● **WORK INSTRUCTION**:
Copy every line of the data below exactly as given, except for the pictures.

● **DATA**:
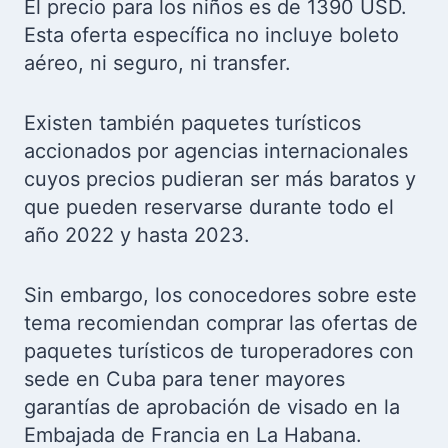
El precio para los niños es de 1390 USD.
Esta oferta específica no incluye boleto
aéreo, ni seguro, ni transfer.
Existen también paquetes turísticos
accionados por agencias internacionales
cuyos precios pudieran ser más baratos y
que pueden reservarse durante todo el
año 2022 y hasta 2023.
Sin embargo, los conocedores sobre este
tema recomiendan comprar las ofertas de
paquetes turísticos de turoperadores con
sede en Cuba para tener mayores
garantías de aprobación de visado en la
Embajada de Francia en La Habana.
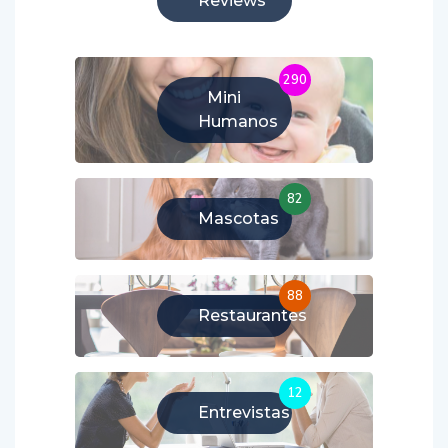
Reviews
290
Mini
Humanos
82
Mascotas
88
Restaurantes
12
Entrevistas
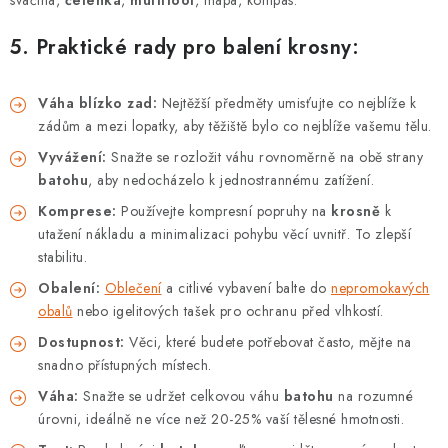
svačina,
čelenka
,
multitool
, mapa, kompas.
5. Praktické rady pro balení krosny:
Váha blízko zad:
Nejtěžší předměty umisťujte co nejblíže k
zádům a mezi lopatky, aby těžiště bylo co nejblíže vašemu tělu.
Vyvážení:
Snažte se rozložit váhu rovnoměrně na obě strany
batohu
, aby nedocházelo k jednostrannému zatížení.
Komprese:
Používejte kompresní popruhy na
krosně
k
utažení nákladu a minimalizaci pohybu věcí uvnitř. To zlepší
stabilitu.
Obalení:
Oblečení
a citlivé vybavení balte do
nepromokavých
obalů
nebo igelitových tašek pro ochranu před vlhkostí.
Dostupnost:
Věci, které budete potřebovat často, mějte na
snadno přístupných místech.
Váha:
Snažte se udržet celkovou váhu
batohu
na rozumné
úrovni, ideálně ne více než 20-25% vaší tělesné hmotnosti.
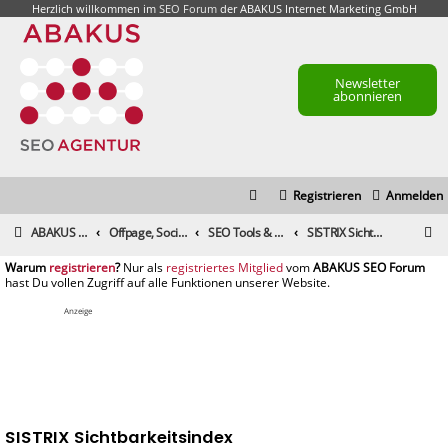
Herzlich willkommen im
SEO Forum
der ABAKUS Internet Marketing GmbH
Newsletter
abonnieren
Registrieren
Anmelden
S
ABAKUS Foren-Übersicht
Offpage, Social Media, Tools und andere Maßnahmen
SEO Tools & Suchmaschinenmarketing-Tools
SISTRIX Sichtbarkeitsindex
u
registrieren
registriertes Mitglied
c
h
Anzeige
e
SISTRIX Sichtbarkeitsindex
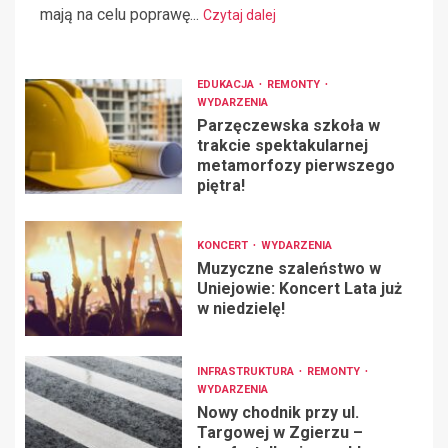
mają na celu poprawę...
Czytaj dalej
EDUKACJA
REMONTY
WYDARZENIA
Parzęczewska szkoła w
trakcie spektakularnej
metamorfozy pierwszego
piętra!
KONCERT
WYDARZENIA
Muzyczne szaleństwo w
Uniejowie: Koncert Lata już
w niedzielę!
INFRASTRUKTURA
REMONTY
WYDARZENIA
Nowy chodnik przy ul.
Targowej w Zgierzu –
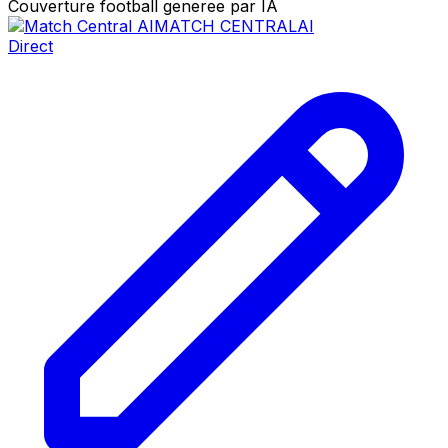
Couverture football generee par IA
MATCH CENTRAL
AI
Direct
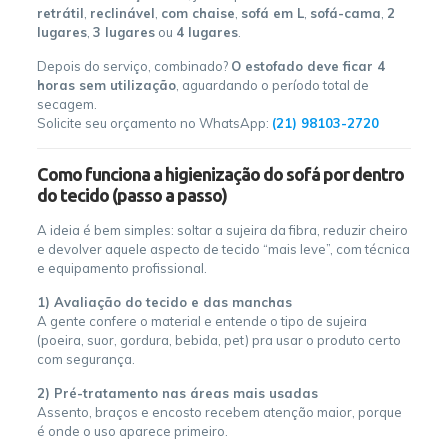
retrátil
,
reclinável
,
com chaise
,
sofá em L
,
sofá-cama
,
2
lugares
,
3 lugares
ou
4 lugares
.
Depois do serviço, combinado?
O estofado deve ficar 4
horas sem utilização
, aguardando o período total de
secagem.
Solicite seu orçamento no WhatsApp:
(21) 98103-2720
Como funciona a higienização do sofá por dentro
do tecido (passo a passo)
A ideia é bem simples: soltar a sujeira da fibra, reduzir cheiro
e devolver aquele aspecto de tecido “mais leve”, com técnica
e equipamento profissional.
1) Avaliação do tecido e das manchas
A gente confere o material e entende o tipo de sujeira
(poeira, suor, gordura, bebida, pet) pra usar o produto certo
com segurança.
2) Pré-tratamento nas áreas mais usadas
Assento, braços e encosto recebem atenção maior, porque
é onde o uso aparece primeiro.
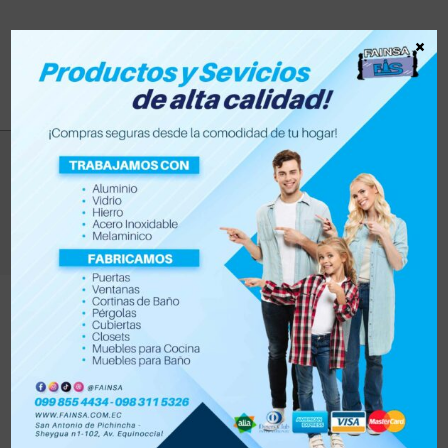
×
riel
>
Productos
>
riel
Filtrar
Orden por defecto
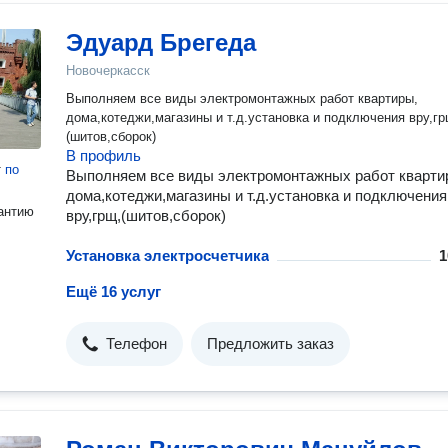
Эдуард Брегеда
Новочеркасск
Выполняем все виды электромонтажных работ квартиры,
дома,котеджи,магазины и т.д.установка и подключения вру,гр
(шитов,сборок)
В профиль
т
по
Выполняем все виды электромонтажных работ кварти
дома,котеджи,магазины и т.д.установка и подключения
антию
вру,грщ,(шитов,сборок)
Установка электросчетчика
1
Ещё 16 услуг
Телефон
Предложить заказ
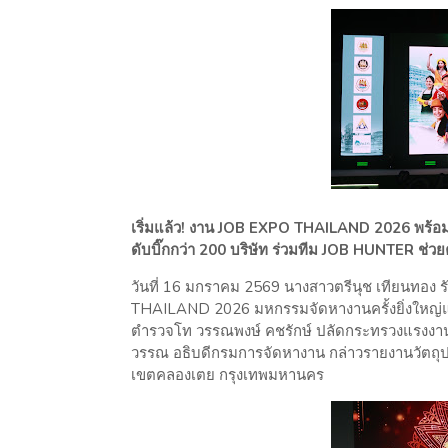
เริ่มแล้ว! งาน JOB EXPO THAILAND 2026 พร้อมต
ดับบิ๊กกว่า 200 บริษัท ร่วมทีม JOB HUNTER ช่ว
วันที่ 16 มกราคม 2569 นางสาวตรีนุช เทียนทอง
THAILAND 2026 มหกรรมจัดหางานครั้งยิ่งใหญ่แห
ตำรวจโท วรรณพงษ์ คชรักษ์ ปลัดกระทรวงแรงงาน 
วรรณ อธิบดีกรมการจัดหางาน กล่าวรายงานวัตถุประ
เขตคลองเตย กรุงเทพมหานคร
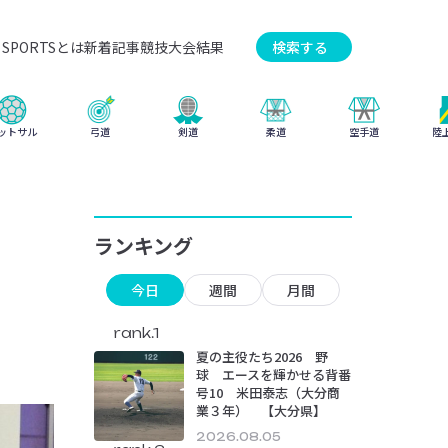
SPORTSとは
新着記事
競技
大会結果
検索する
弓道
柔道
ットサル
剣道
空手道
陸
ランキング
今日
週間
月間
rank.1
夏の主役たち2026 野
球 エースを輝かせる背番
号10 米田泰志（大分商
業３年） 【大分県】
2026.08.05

● **ANSWER TO THE EXERCISE**:
El precio para los niños es de 1390 USD.
Esta oferta específica no incluye boleto
aéreo, ni seguro, ni transfer.
Existen también paquetes turísticos
accionados por agencias internacionales
cuyos precios pudieran ser más baratos y
que pueden reservarse durante todo el
año 2022 y hasta 2023.
Sin embargo, los conocedores sobre este
tema recomiendan comprar las ofertas de
paquetes turísticos de turoperadores con
sede en Cuba para tener mayores
garantías de aprobación de visado en la
Embajada de Francia en La Habana.
Reviews
290
Mini
Humanos
82
Mascotas
88
Restaurantes
12
Entrevistas
svačina,
čelenka
,
multitool
, mapa, kompas.
5. Praktické rady pro balení krosny:
Váha blízko zad:
Nejtěžší předměty umisťujte co nejblíže k
zádům a mezi lopatky, aby těžiště bylo co nejblíže vašemu tělu.
Vyvážení:
Snažte se rozložit váhu rovnoměrně na obě strany
batohu
, aby nedocházelo k jednostrannému zatížení.
Komprese:
Používejte kompresní popruhy na
krosně
k
utažení nákladu a minimalizaci pohybu věcí uvnitř. To zlepší
stabilitu.
Obalení:
Oblečení
a citlivé vybavení balte do
nepromokavých
obalů
nebo igelitových tašek pro ochranu před vlhkostí.
Dostupnost:
Věci, které budete potřebovat často, mějte na
snadno přístupných místech.
Váha:
Snažte se udržet celkovou váhu
batohu
na rozumné
úrovni, ideálně ne více než 20-25% vaší tělesné hmotnosti.
Herzlich willkommen im
SEO Forum
der ABAKUS Internet Marketing GmbH
Newsletter
abonnieren
Registrieren
Anmelden
S
ABAKUS Foren-Übersicht
Offpage, Social Media, Tools und andere Maßnahmen
SEO Tools & Suchmaschinenmarketing-Tools
SISTRIX Sichtbarkeitsindex
u
registrieren
registriertes Mitglied
c
h
Anzeige
e
SISTRIX Sichtbarkeitsindex
mają na celu poprawę...
Czytaj dalej
EDUKACJA
REMONTY
WYDARZENIA
Parzęczewska szkoła w
trakcie spektakularnej
metamorfozy pierwszego
piętra!
KONCERT
WYDARZENIA
Muzyczne szaleństwo w
Uniejowie: Koncert Lata już
w niedzielę!
INFRASTRUKTURA
REMONTY
WYDARZENIA
Nowy chodnik przy ul.
Targowej w Zgierzu –
Couverture football generee par IA
MATCH CENTRAL
AI
Direct
retrátil
,
reclinável
,
com chaise
,
sofá em L
,
sofá-cama
,
2
lugares
,
3 lugares
ou
4 lugares
.
Depois do serviço, combinado?
O estofado deve ficar 4
horas sem utilização
, aguardando o período total de
secagem.
Solicite seu orçamento no WhatsApp:
(21) 98103-2720
Como funciona a higienização do sofá por dentro
do tecido (passo a passo)
A ideia é bem simples: soltar a sujeira da fibra, reduzir cheiro
e devolver aquele aspecto de tecido “mais leve”, com técnica
e equipamento profissional.
1) Avaliação do tecido e das manchas
A gente confere o material e entende o tipo de sujeira
(poeira, suor, gordura, bebida, pet) pra usar o produto certo
com segurança.
2) Pré-tratamento nas áreas mais usadas
Assento, braços e encosto recebem atenção maior, porque
é onde o uso aparece primeiro.
×
riel
>
Productos
>
riel
Filtrar
Orden por defecto
Эдуард Брегеда
Новочеркасск
Выполняем все виды электромонтажных работ квартиры,
дома,котеджи,магазины и т.д.установка и подключения вру,гр
(шитов,сборок)
В профиль
т
по
Выполняем все виды электромонтажных работ кварти
дома,котеджи,магазины и т.д.установка и подключения
антию
вру,грщ,(шитов,сборок)
Установка электросчетчика
1
Ещё 16 услуг
Телефон
Предложить заказ
เริ่มแล้ว! งาน JOB EXPO THAILAND 2026 พร้อมต
ดับบิ๊กกว่า 200 บริษัท ร่วมทีม JOB HUNTER ช่ว
วันที่ 16 มกราคม 2569 นางสาวตรีนุช เทียนทอง
THAILAND 2026 มหกรรมจัดหางานครั้งยิ่งใหญ่แห
ตำรวจโท วรรณพงษ์ คชรักษ์ ปลัดกระทรวงแรงงาน 
วรรณ อธิบดีกรมการจัดหางาน กล่าวรายงานวัตถุประ
เขตคลองเตย กรุงเทพมหานคร
SPORTSとは
新着記事
競技
大会結果
検索する
弓道
柔道
ットサル
剣道
空手道
陸
ランキング
今日
週間
月間
rank.1
夏の主役たち2026 野
球 エースを輝かせる背番
号10 米田泰志（大分商
業３年） 【大分県】
2026.08.05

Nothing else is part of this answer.